◆ **Work to complete**
Lines before the one containing "Diamond clarity ranges from IF+ (i" are left out; copy that line and every later line through the end of the data exactly.
═════ Provided material
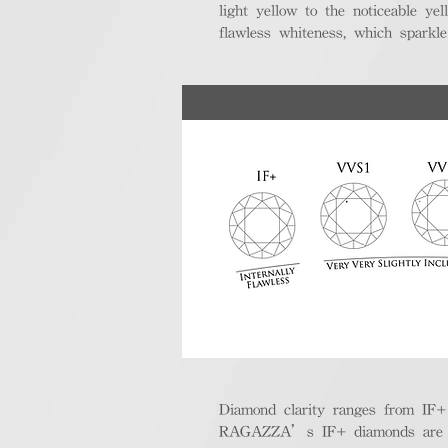
light yellow to the noticeable y
flawless whiteness, which sparkle
Diamond clarity ranges from IF+ (i
RAGAZZA’s IF+ diamonds are exce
══════════
◆ **Task output**
Diamond clarity ranges from IF+ (i
RAGAZZA’s IF+ diamonds are exce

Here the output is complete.